有力再エネ会社が熱視線

チントのn型単結晶パネル

中国の太陽光パネルメーカー、チントニューエナジーテクノロジーは高効率なn型単結晶パネルをいち早く量産化し、世界で納品実績を伸ばしている。日本の再エネ会社からも採用され始めている。

チントニューエナジーテクノロジーはこのほど、太陽電池セルと太陽光パネルの年産能力をそれぞれ55GWへ引き上げた。2022年末時の22GWから2倍以上の生産拡大で、すでにn型単結晶シリコンセルと同セル搭載パネルが生産量の8割を占めている。同社は今後もn型単結晶セル・パネルの生産を強化し、24年末までに75GW、25年末には100GWまで年産能力を拡張する計画だ。
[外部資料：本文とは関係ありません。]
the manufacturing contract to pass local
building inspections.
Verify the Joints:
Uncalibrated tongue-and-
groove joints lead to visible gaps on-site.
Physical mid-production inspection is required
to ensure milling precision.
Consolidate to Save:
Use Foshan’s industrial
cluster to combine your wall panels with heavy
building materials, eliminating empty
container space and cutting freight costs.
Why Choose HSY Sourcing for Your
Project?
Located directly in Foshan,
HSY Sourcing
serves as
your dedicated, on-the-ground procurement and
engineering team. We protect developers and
同社は、太陽光パネルの需要拡大が確実となるなか、p型単結晶パネルからn型単結晶パネルへの技術トレンドの変化を捉え、ここに来てn型単結晶パネルの量産に踏み切った。

n型単結晶パネルについて、同社日本法人であるチントニューエナジージャパンの呉建鋒社長は、「セルの構造がp型単結晶パネルより優れているので、出力や変換効率が高くなります」と語り、同社のn型単結晶パネルには4つの特長があることを示した。
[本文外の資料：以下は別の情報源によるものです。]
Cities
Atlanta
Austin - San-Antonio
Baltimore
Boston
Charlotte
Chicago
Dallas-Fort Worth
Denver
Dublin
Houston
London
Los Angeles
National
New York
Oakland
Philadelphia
1つ目は、パネル裏面の発電性能だ。p型単結晶パネルの裏面発電性能が表面の70%程度であるのに対し、同社のn型単結晶パネルは同80%であるという。

2つ目は、温度係数の優位性だ。太陽光パネルは気温が上昇すると内部の抵抗値が上がり、発電ロスが生じるが、同社のn型単結晶パネルはセルの構造上、内部ロスが少なく、気温上昇による発電低下が小さい。
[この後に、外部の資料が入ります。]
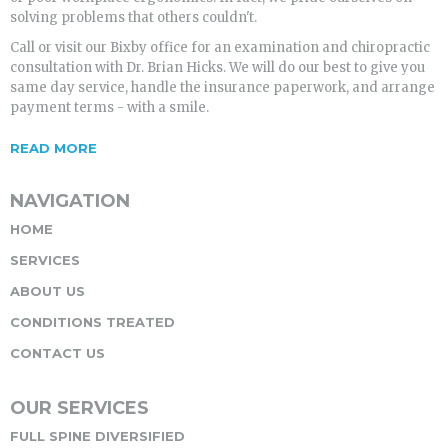
solving problems that others couldn't.
Call or visit our Bixby office for an examination and chiropractic
consultation with Dr. Brian Hicks. We will do our best to give you
same day service, handle the insurance paperwork, and arrange
payment terms - with a smile.
READ MORE
NAVIGATION
HOME
SERVICES
ABOUT US
CONDITIONS TREATED
CONTACT US
OUR SERVICES
FULL SPINE DIVERSIFIED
3つ目は、低照度下の発電性能だ。同社が明け方や曇天の低照度下で比較したところ、n型単結晶パネルは、p型単結晶パネルより最大で約1.5%多く発電したという。

4つ目は、経年劣化率が低い点だ。p型単結晶パネルの30年後の出力が製品出荷時の84.9%であるのに対し、n型単結晶パネルは87.4%の出力を維持できる見込みだという。それだけに、30年という長期の出力保証を付与できるのだ。

実際、同社は自社のp型単結晶パネルとn型単結晶パネルを設置し、1年を通じて発電量を比較したところ、片面だけでn型単結晶パネルの方が3.6%高い発電量が得られたという。

同社は現在、変換効率22.7%・出力585Wの144セル搭載n型単結晶パネルを日本で販売しており、受注を伸ばしている。